The problem I think turns out to be related to the way I write French 
punctuation. I learned the hard way about this peculiarity of French 
typography where you must stick those non-breaking thin spaces where they 
belong and made a point of doing it by hand (in vim I haved mapped CTRL+K 
to U+202f). Now what happens is that from his name I guess that the 
gentleman who initially came up with the polyglossia package is a 
frenchman. As such he was very focused on this particular typesetting quirk 
and decided to ensure that this thin spaces business would be taken care of 
automatically by his package. I believe this is the way text processors 
handle it when you tell them that the material is written in French (?).

So what I am beginning to suspect is that pandoc invokes the polyglossia 
package correctly but since I do not rely on this being done for me by the 
package… it may very well turn out that polyglossia inserts a* second thin 
space* next to the one that's already there… adding up to what looks 
basically like a regular-width space. Not sure how I could check the 
resulting PDF and verify this hunch of mine.
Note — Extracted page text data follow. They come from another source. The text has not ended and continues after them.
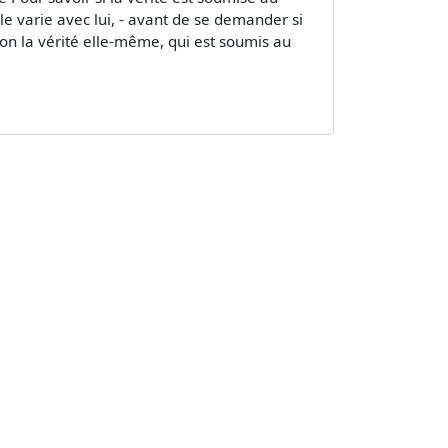
le varie avec lui, - avant de se demander si
t non la vérité elle-même, qui est soumis au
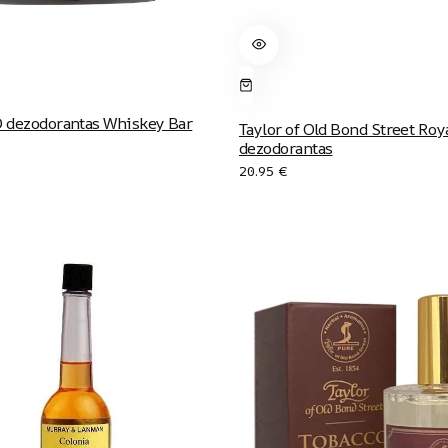
dezodorantas Whiskey Bar
Taylor of Old Bond Street Roy
dezodorantas
20.95
€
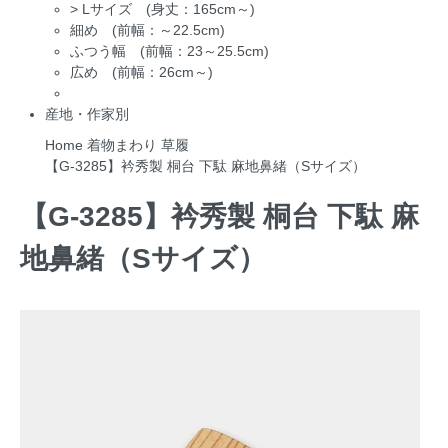
>
Lサイズ (身丈：165cm～)
細め (前幅：～22.5cm)
ふつう幅 (前幅：23～25.5cm)
広め (前幅：26cm～)
産地・作家別
Home
着物まわり
草履
【G-3285】衿秀製 桐台 下駄 麻地鼻緒（Sサイズ）
【G-3285】衿秀製 桐台 下駄 麻
地鼻緒（Sサイズ）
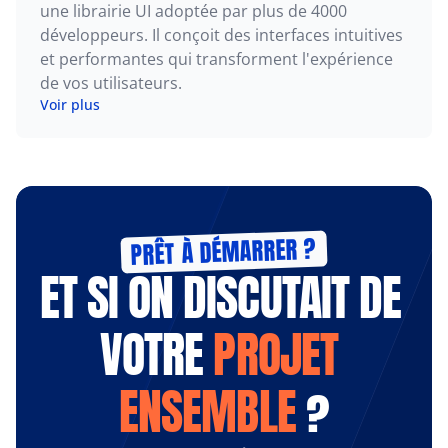
une librairie UI adoptée par plus de 4000 
développeurs. Il conçoit des interfaces intuitives 
et performantes qui transforment l'expérience 
de vos utilisateurs.
Voir plus
PRÊT À DÉMARRER ?
ET SI ON DISCUTAIT DE 
VOTRE 
PROJET 
ENSEMBLE
 ?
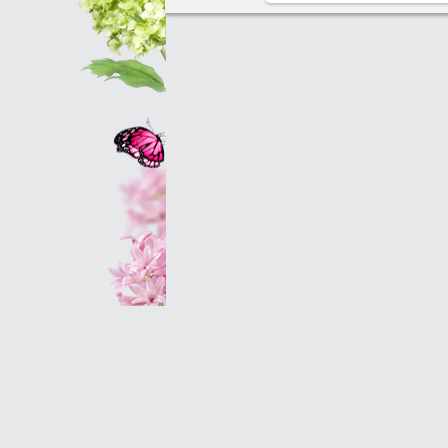
Оптовым клиентам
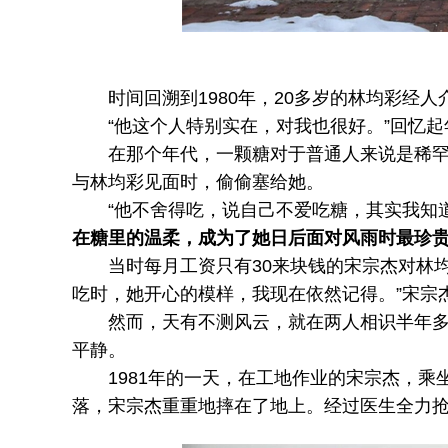
时间回溯到1980年，20多岁的林均彩经人
“他这个人特别实在，对我也很好。”回忆起
在那个年代，一颗糖对于普通人来说是稀罕物
与林均彩见面时，偷偷塞给她。
“他不舍得吃，说自己不爱吃糖，其实我知道
在糖里的温柔，成为了她日后面对风雨时最珍
当时每月工资只有30来块钱的宋宗杰对林均
吃时，她开心的模样，我现在依然记得。”宋宗
然而，天有不测风云，就在两人相识半年多，
平静。
1981年的一天，在工地作业的宋宗杰，乘
落，宋宗杰重重地摔在了地上。经过医生全力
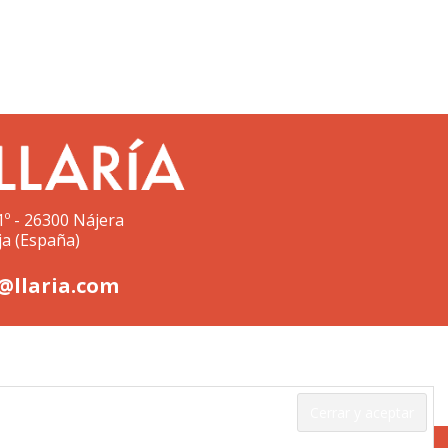
1º - 26300 Nájera
ja (España)
@llaria.com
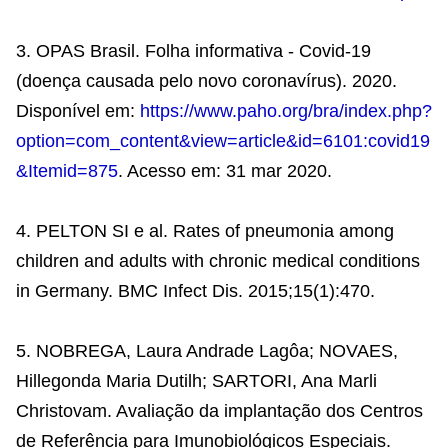
3. OPAS Brasil. Folha informativa - Covid-19
(doença causada pelo novo coronavírus). 2020.
Disponível em:
https://www.paho.org/bra/index.php?
option=com_content&view=article&id=6101:covid19
&Itemid=875
. Acesso em: 31 mar 2020.
4. PELTON SI e al. Rates of pneumonia among
children and adults with chronic medical conditions
in Germany. BMC Infect Dis. 2015;15(1):470.
5. NOBREGA, Laura Andrade Lagôa; NOVAES,
Hillegonda Maria Dutilh; SARTORI, Ana Marli
Christovam. Avaliação da implantação dos Centros
de Referência para Imunobiológicos Especiais.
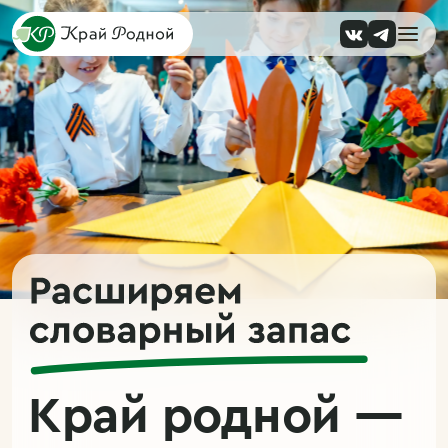
Край родной
—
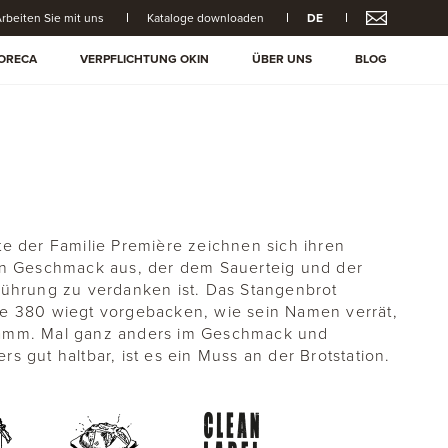
rbeiten Sie mit uns
Kataloge downloaden
DE
ORECA
VERPFLICHTUNG OKIN
ÜBER UNS
BLOG
0
te der Familie Première zeichnen sich ihren
en Geschmack aus, der dem Sauerteig und der
führung zu verdanken ist. Das Stangenbrot
e 380 wiegt vorgebacken, wie sein Namen verrät,
amm. Mal ganz anders im Geschmack und
rs gut haltbar, ist es ein Muss an der Brotstation.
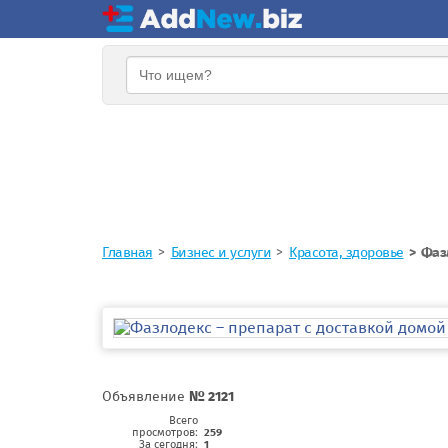
Главная
Бизнес и услуги
Красота, здоровье
Фазл
Объявление
№ 2121
Всего
просмотров:
259
За сегодня:
1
Another approach would 
obviously be to run a few regex's to get rid of all those U+202f's in my 
.md files and see what happens…

I took a look at the polyglossia doc as you suggest and I did find 
indications that polyglossia does add thin spaces automatically (that's the 
kind of feature that make polyglossia more 'modern' than babel I imagine) 
and that you can use the 'autospacing=false' option should you need to 
disable the feature.

Obviously most people would NOT want pandoc to disable the feature…

So it's really up to me to change my usepackage polyglossia invocation to 
make sure my thin spaces are left alone.

What would be the recommend way to do this… hard code something like 
'\usepackage[autospacing=false]{polyglossia}' in my 
~/.pandoc/templates/default.latex I imagine?

Thanks,

CJ

P.S. how can I fix the typo in the issue's title… U+2024 instead of the 
intended U+202f?

On Saturday, February 1, 2020 at 2:18:30 PM UTC-5, Chris Jones wrote:
>
> Searched online for similar cases and didn't find anything relevant.
>
> The context is that I recently was made aware that the French insist that 
> a *thin space* be inserted immediately before some punctuation characters 
> *',:!?»%*' etc.… So in dialogs for instance e.g. … the .md source has: « 
> · bonjour mademoiselle · » where the middle dots represent a single U+202f 
> non-breaking space.
>
> When I take a look at the intermediate .tex file that pandoc generates the 
> thin spaces are correctly converted to '\,' which I believe is the *latex 
> way *of coding thin spaces. But when I run xelatex on the latex file and 
> look at the resulting PDF I can see that the thin spaces have become 
> regular-width spaces. 
>
> I compared the PDF output to another PDF I had created using plain latex 
> rather than pandoc and the U+202F's that I typed in my .tex source clearly 
> materialize as thin spaces in the PDF.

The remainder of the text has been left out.